Lines containing "polígono" should be pulled from the material below.

________

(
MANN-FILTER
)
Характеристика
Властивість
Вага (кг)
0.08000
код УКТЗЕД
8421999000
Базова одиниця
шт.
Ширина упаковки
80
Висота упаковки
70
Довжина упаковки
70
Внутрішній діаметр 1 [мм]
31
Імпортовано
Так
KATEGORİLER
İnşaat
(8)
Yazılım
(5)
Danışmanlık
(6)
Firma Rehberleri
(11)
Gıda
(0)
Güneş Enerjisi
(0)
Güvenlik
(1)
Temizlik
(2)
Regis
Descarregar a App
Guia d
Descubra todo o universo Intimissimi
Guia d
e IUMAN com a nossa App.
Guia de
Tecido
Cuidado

________

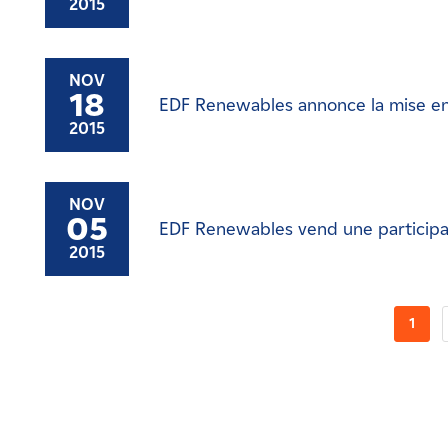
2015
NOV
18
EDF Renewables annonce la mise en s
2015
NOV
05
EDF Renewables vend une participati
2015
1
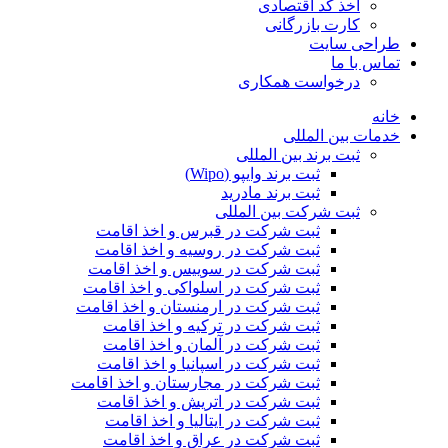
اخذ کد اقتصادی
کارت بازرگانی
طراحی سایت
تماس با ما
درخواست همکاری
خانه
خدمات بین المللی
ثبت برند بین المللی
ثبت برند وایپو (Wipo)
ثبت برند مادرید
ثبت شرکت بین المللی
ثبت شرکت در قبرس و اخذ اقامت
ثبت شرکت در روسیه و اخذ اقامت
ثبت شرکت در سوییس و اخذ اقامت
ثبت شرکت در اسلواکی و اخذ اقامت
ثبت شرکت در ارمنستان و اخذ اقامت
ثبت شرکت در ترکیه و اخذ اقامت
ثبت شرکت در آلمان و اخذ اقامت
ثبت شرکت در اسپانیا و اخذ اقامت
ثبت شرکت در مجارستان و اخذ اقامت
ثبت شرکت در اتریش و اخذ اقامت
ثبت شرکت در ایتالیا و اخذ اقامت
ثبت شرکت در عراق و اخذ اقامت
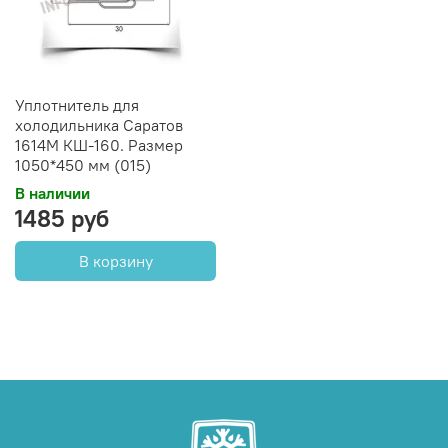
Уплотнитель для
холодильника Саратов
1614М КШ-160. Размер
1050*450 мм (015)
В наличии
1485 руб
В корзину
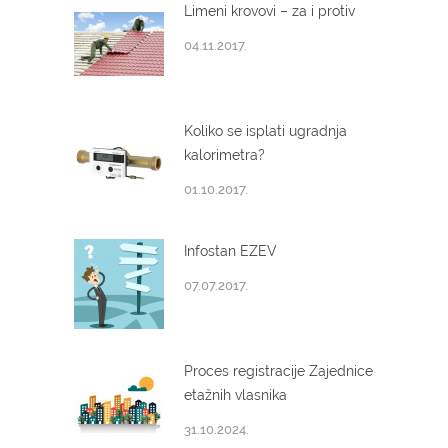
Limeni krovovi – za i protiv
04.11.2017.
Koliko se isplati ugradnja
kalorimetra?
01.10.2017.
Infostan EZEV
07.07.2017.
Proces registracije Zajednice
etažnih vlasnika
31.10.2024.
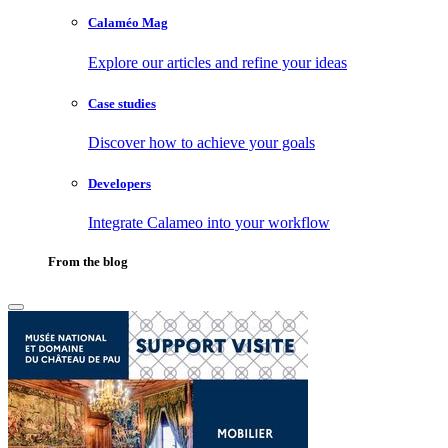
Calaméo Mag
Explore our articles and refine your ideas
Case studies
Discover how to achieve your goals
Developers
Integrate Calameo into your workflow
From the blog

________

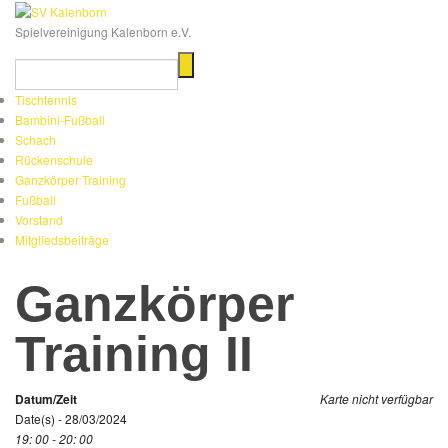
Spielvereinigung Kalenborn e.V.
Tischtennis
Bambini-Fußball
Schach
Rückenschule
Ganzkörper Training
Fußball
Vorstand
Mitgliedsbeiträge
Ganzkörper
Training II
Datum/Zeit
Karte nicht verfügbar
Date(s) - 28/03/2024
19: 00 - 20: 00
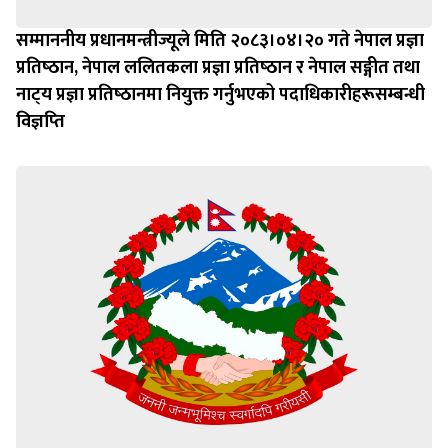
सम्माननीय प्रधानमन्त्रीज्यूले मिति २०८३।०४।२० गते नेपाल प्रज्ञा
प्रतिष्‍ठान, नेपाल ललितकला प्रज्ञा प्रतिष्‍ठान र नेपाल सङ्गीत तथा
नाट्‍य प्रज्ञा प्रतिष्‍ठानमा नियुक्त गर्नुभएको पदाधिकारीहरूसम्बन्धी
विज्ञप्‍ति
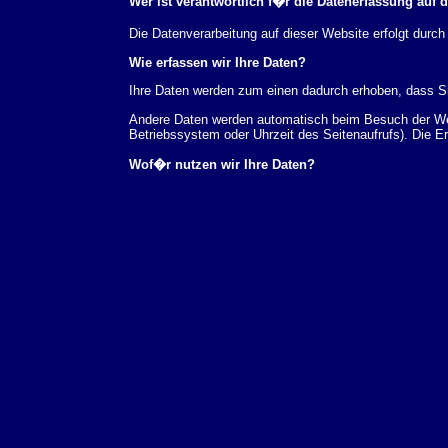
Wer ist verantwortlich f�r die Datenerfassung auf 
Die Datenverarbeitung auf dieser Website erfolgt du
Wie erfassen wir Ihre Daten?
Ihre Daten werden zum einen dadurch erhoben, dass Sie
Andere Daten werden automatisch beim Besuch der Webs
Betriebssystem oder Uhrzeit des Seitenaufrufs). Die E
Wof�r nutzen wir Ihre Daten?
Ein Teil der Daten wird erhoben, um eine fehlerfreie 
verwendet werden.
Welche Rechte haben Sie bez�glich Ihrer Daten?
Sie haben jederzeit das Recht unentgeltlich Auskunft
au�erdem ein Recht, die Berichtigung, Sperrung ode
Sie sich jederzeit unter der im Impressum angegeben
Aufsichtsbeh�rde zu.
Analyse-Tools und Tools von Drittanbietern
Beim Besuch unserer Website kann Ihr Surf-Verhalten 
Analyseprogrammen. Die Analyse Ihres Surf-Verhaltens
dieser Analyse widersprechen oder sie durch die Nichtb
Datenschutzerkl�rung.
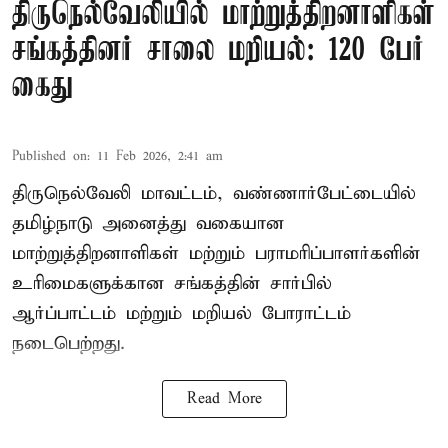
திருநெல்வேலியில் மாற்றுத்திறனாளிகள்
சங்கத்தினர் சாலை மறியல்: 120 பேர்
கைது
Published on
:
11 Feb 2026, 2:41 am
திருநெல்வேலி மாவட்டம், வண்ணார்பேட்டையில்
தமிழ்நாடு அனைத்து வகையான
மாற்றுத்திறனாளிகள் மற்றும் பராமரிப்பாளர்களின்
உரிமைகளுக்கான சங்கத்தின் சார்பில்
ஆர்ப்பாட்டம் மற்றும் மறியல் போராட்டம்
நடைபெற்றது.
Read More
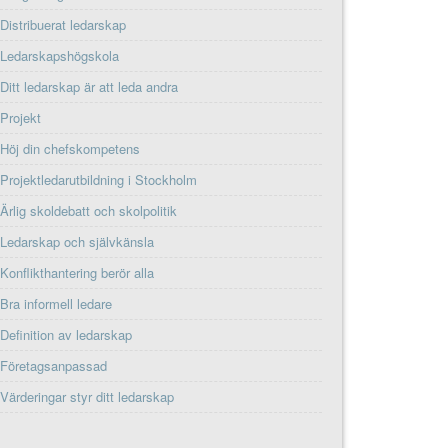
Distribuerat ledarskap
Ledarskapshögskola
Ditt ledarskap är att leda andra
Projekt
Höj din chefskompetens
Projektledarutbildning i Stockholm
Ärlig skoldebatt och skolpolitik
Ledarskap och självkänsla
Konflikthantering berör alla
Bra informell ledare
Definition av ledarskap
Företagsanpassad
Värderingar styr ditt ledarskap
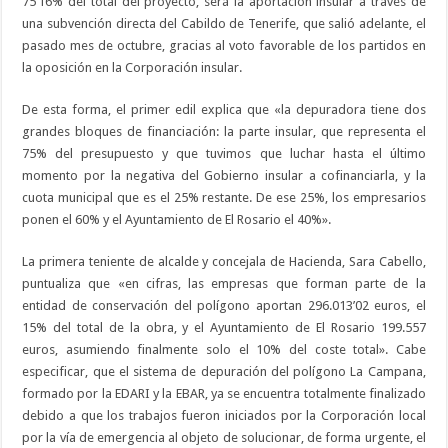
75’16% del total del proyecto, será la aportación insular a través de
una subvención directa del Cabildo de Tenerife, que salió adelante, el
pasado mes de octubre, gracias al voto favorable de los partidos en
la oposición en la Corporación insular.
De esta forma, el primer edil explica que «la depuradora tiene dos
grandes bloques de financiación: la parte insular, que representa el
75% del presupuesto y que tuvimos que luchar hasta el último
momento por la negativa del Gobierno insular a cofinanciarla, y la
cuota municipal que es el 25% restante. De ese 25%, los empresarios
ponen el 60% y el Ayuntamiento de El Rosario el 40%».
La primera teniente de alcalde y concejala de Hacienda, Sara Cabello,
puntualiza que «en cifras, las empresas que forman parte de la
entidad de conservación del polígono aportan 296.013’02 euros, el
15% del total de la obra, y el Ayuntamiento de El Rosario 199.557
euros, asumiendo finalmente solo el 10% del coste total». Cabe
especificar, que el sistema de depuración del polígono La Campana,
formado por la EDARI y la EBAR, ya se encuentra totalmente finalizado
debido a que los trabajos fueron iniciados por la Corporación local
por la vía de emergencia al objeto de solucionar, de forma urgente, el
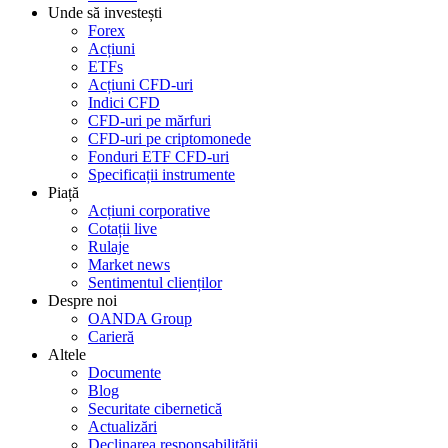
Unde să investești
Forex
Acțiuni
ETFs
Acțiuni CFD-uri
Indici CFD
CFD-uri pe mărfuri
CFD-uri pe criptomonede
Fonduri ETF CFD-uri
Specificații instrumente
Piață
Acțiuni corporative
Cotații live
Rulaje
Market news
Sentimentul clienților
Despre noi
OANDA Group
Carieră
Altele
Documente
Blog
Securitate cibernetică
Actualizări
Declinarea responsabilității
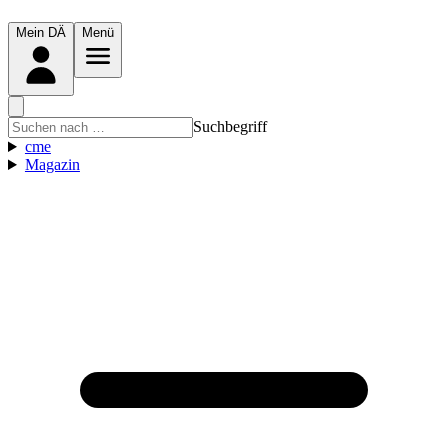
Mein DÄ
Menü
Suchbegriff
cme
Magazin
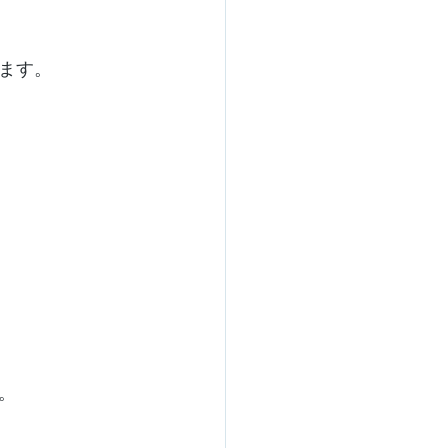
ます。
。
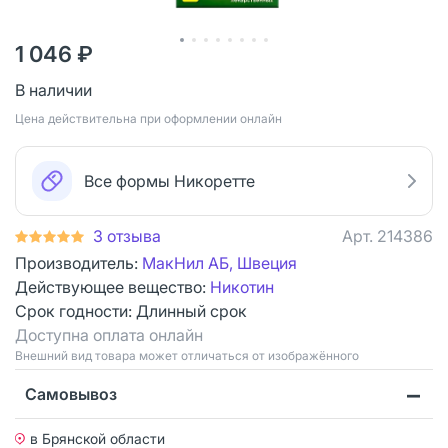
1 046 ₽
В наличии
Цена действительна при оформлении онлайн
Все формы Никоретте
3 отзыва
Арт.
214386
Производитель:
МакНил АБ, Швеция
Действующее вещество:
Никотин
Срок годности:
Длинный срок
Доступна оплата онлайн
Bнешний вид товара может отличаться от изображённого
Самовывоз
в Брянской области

________

| Answer to the exercise |
entidad de conservación del polígono aportan 296.013’02 euros, el
especificar, que el sistema de depuración del polígono La Campana,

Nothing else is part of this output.